A quick gloss on John’s post below. American educators now and then decry the failure to remember World War I. Of course that’s only an American failure – World War I is etched into the civic landscape of even small villages throughout the British Empire (starting with Canada).

Meanwhile, at the Imperial War Museum in Duxford, you will find this exhibit:

Forgotten by whom?

Which is laughable here in California – here that’s the only war we do remember.

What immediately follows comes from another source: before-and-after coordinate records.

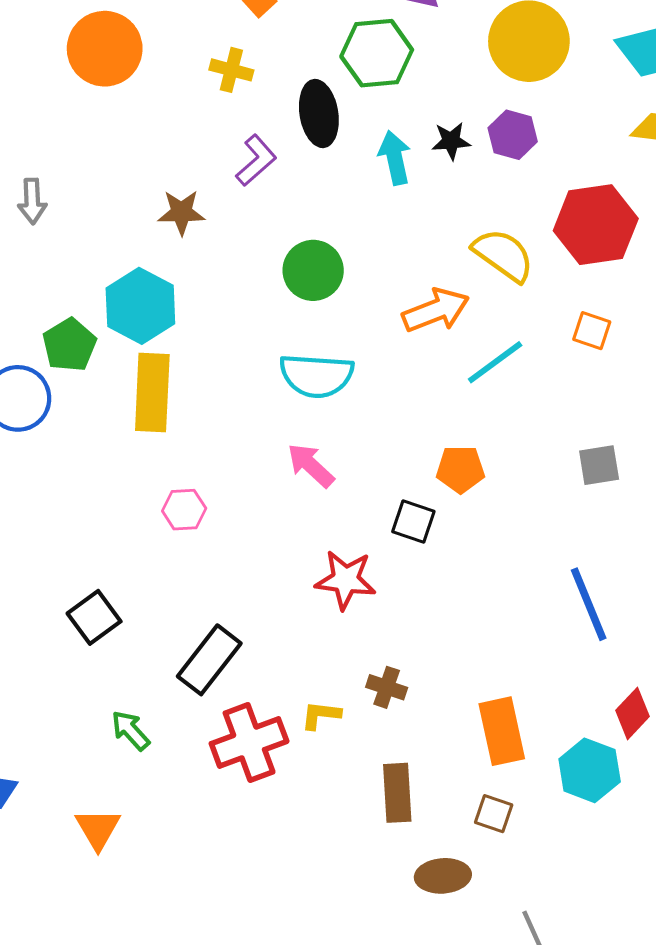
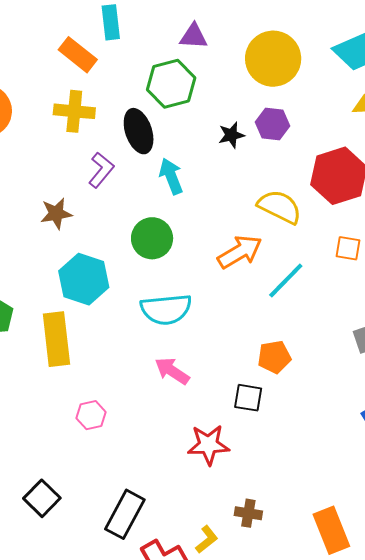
yellow cross: (231, 70) -> (74, 111), size x1.4
cyan arrow: (395, 158) -> (171, 176), moved
cyan hexagon: (140, 306) -> (84, 279), moved
yellow L-shape: (321, 715) -> (207, 539), turned 144

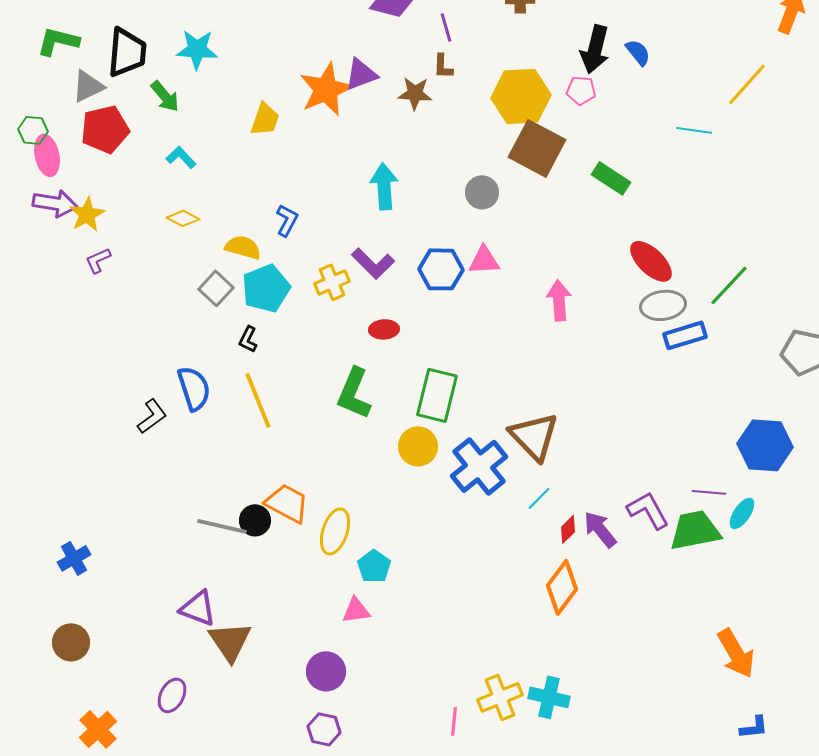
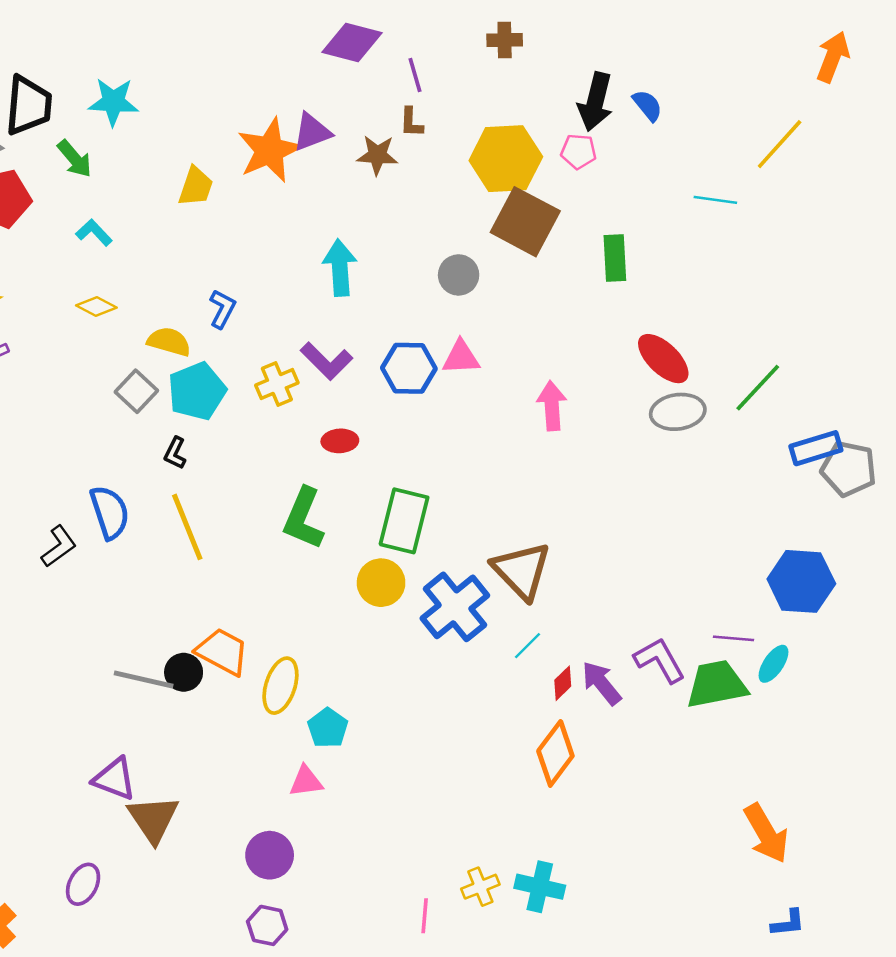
green rectangle: (611, 178) -> (615, 258), turned 54
blue rectangle: (685, 335) -> (816, 448), moved
yellow cross: (500, 697) -> (480, 887), size x0.7

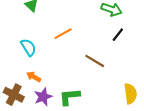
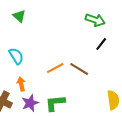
orange line: (63, 34) -> (55, 68), moved
orange arrow: (34, 77) -> (21, 84), turned 48

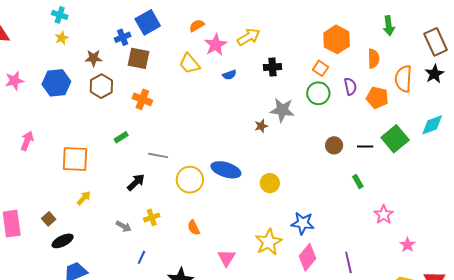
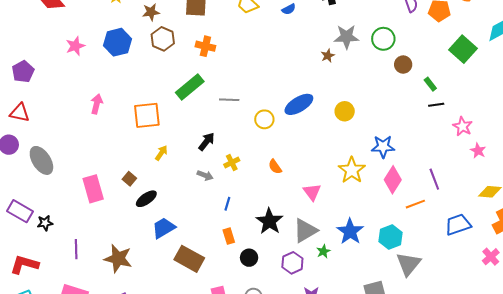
green circle: (318, 93) -> (383, 39), moved
green rectangle: (121, 137) -> (190, 87), size x2.0
black line: (365, 147) -> (436, 105), moved
blue ellipse: (226, 170) -> (299, 104), turned -40
yellow circle: (190, 180) -> (264, 119), size x0.7
green rectangle: (358, 181) -> (430, 84), moved
black arrow: (136, 182) -> (207, 142), moved
pink star: (408, 245) -> (478, 151), moved

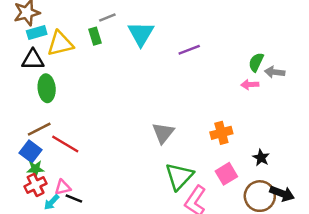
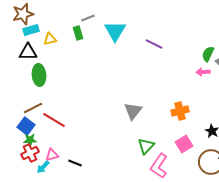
yellow triangle: (60, 44) -> (50, 39), size x0.6
purple line: (189, 50) -> (154, 44), turned 48
green triangle: (179, 176) -> (146, 146), size x0.7
black line: (74, 199) -> (75, 163), moved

It’s terribly easy to find an inadequate memory of one or another war – all you have to do is ask a child, or someone in the wrong region of the country, or of the world. Where would we look to find an adequate memory of the war? Where do we want it enshrined?

The 100 Years War

by John Q on June 28, 2014

It’s 100 years today since a political assassination in the Balkans set in motion the Great War which, in one form or another, has continued ever since. In destroying themselves, and millions of their subjects, the German, Austrian and Russian empires brought forth Nazism and Bolshevism, which killed in the tens of millions. After 1945, the killing mostly stopped in the developed world, replaced by the threat of instant nuclear annihilation, which remained ever-present for decades and has by no means disappeared. Instead, the War moved to the Third World, and a multitude of proxy conflicts. The fall of the Soviet Union saw the renewed outbreak of the War in Europe, most bloodily in Yugoslavia and more recently in Georgia and Ukraine.

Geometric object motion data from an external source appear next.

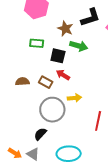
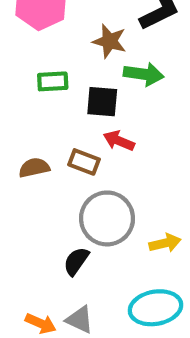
yellow arrow: (74, 98) -> (165, 243), moved
black semicircle: (40, 134) -> (76, 261), moved

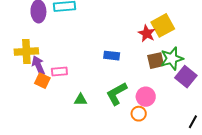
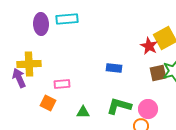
purple arrow: (38, 66) -> (19, 78), moved
orange square: (42, 81) -> (48, 103), moved
green L-shape: (117, 94) -> (119, 106), turned 45

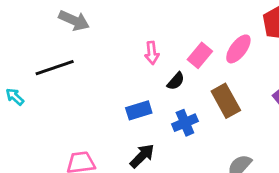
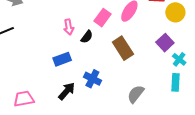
pink arrow: (152, 53) -> (69, 27), moved
blue cross: (185, 123) -> (92, 79), moved, turned -36

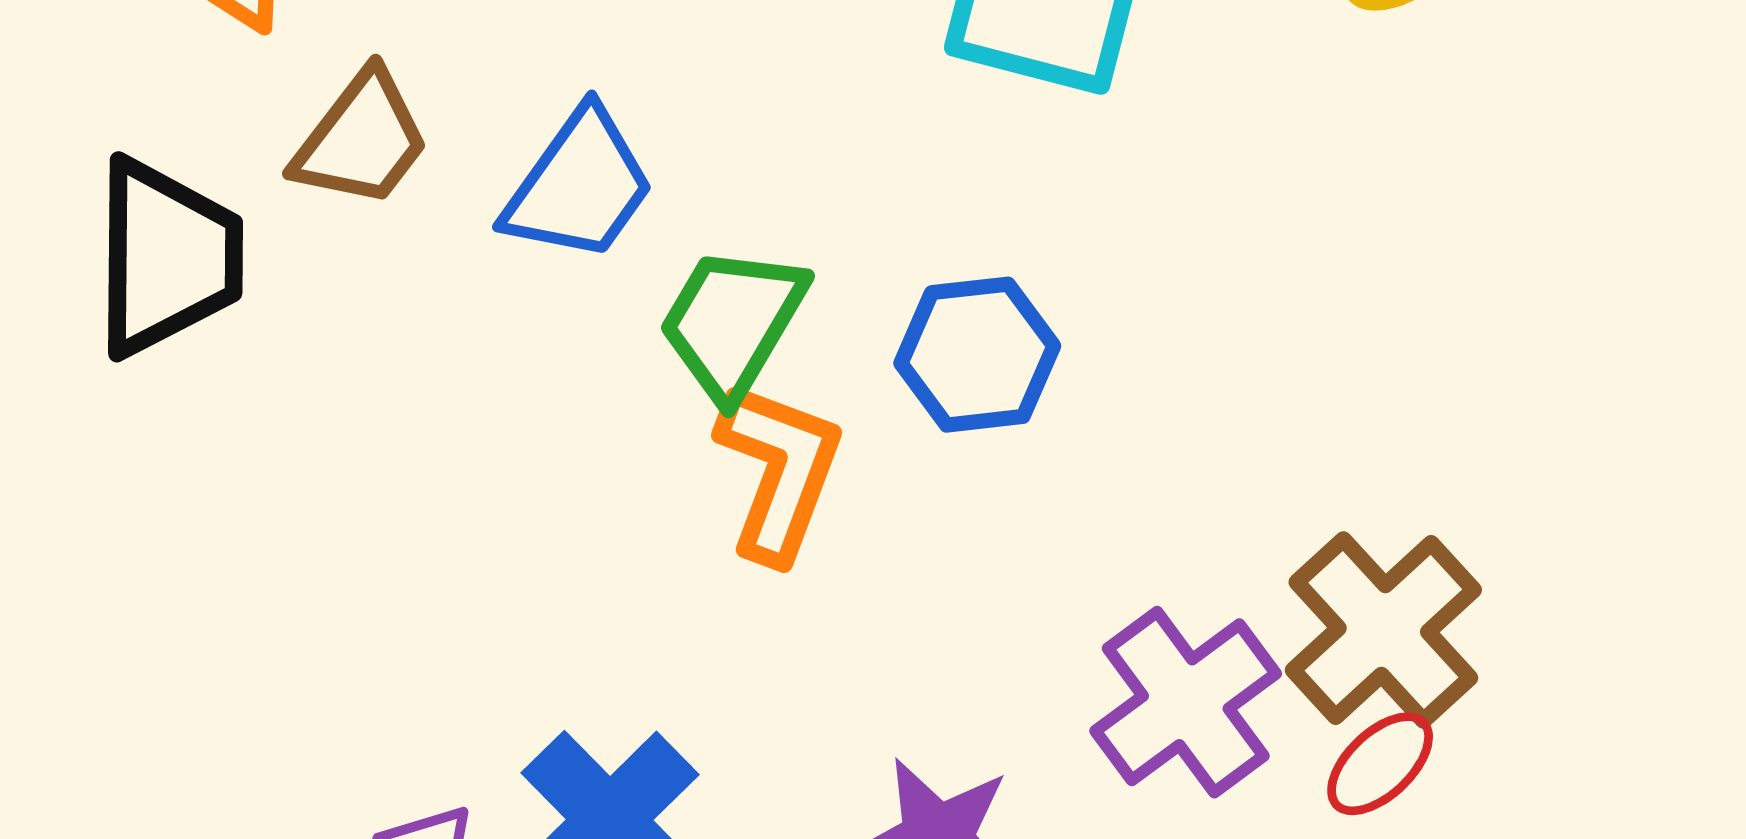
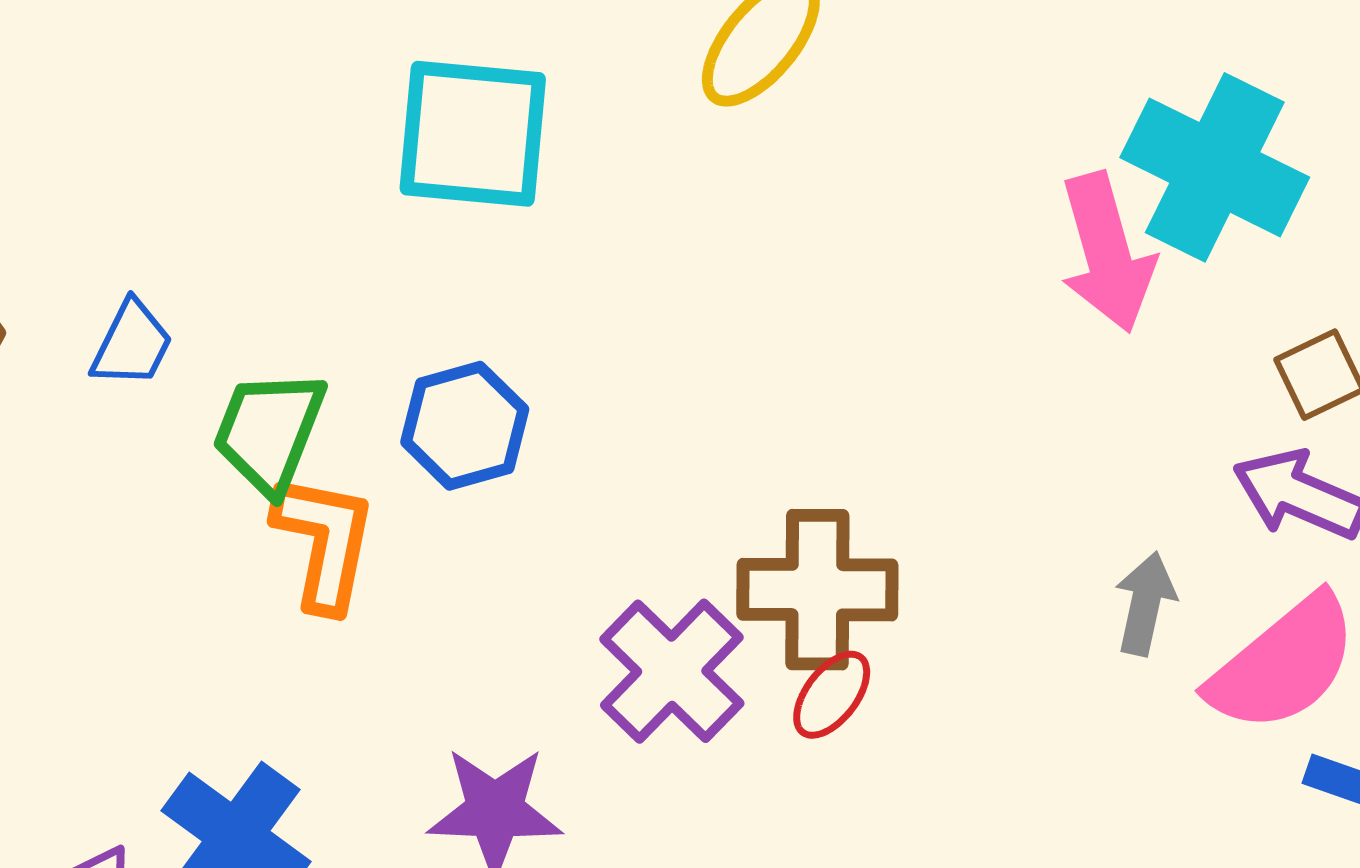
blue trapezoid: (579, 186) -> (132, 344), size x0.7
brown cross: (1383, 630) -> (817, 590), turned -38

Meanwhile, the British and French imperial War plans, embodied in the (secret) Sykes-Picot treaty and the contradictory assurances offered to Jews and Arabs in the Balfour declaration and the McMahon-Hussein correspondence[^1], continue to work their evil consequences long after all the original participants have gone to their graves. Syria, Iraq and Israel-Palestine are all products of the Great War, as is modern Iran (the product of a revolution against British and later American suzerainty imposed after 1918).

And, after 100 years, nothing has been learned. The architects of the most recent catastrophe in Iraq are still respected commentators, as are the many historians and others who defend the conduct of the British-French-Russian imperial alliance in the 1914-18 phase of the Great War (most British and French apologists ignore or explain away the alliance with the most oppressive European empire of the day, but I imagine there are now Putinist historians hard at work producing defences of Tsarist war policy).

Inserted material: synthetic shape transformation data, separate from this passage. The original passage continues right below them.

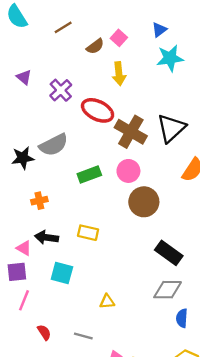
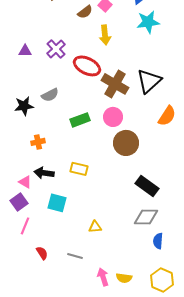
purple triangle: (24, 77) -> (25, 51), moved, turned -40
gray semicircle: (54, 145) -> (50, 95), size x0.7
purple square: (17, 272) -> (19, 202), turned -30

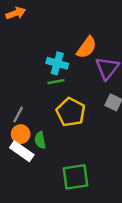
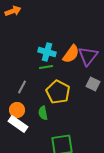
orange semicircle: (87, 47) -> (71, 54), moved
gray line: (18, 115) -> (22, 87), moved
green semicircle: (40, 140) -> (43, 113), moved

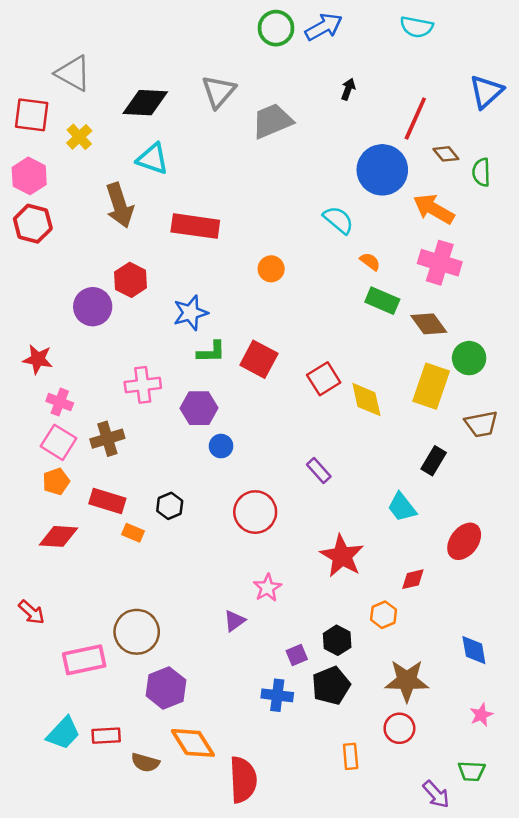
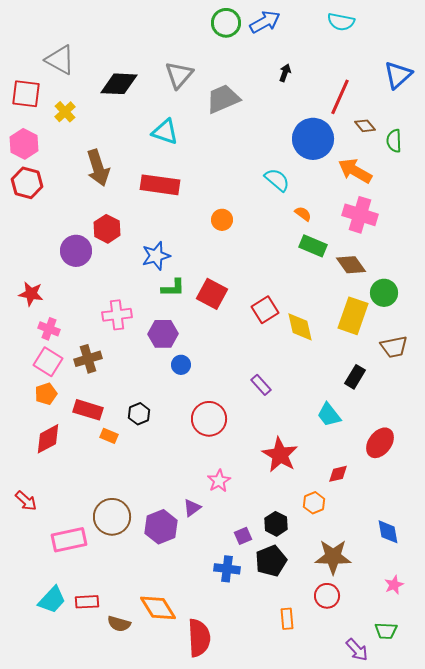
cyan triangle: (153, 159) -> (165, 132), moved
red diamond: (58, 536) -> (48, 439), turned -32
purple hexagon: (166, 688) -> (161, 527), moved

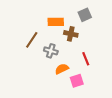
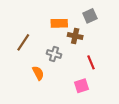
brown line: (32, 40) -> (23, 42), moved
orange semicircle: (62, 69) -> (38, 73), moved, turned 88

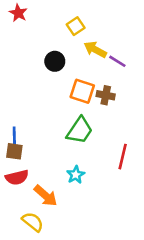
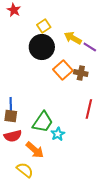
yellow square: (76, 26) -> (44, 26), moved
black circle: (55, 61) -> (42, 47), size x1.6
orange square: (82, 91) -> (63, 70), turned 30
green trapezoid: (80, 130) -> (43, 122), moved
red line: (123, 157) -> (89, 109), moved

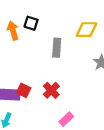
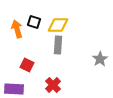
yellow diamond: (87, 30) -> (58, 25), moved
red square: (24, 90) -> (27, 65), moved

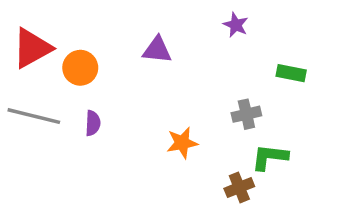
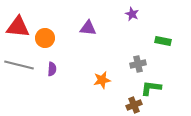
red triangle: (32, 48) -> (18, 27), turned 35

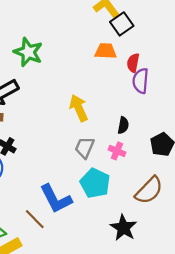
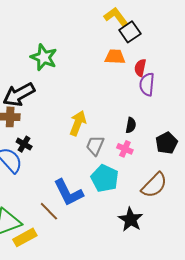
yellow arrow: (79, 108) -> (78, 123), moved, turned 45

More fundamentally, despite 100 years of brutal and bloody evidence to the contrary, the idea that war and revolution are effective ways to obtain political ends, rather than catastrophic last resorts, remains dominant on both the right and the left.

Perhaps in another 100 years, if we survive that long, the world will have learned better.

[^1]: In addition to these, there was the secret Constantinople agreement with the Tsarist empire, and the Treaty of London and Agreement of Saint-Jean-de-Maurienne with Italy, none of which came into effect. These secret deals (and similar agreements made by the Central Powers) make it clear that all the major participants in the Great War were committed to the pursuit of imperial expansion, even as they all pretended to be defending themselves against aggression and pointed to the crimes of their enemies as justification for their own.

Reverse engineering Ross Douthat

by John Q on June 26, 2014

Responding to the latest attempt to breathe some life into the zombie of “reform conservatism”, Matt Yglesias noted a revealing silence on climate change. As he observed

The thought process that ended with this approach is easy enough to understand. Whether climate change is a massive conspiracy orchestrated by Al Gore, 99 percent of scientists, and a dazzling array of foreign governments or a genuine problem is hotly debated inside the conservative movement. Whether or not fossil-fuel producers should be hampered in their activities by regulatory concern about pollution, by contrast, is not controversial. For smart, up-and-coming conservatives to mention climate change, they would have to pick a side on the controversial issue. Do they sound like rubes by siding with the conspiracy theorists, or do they alienate the rubes by acknowledging the basic facts and the coming up with some other reason to favor inaction?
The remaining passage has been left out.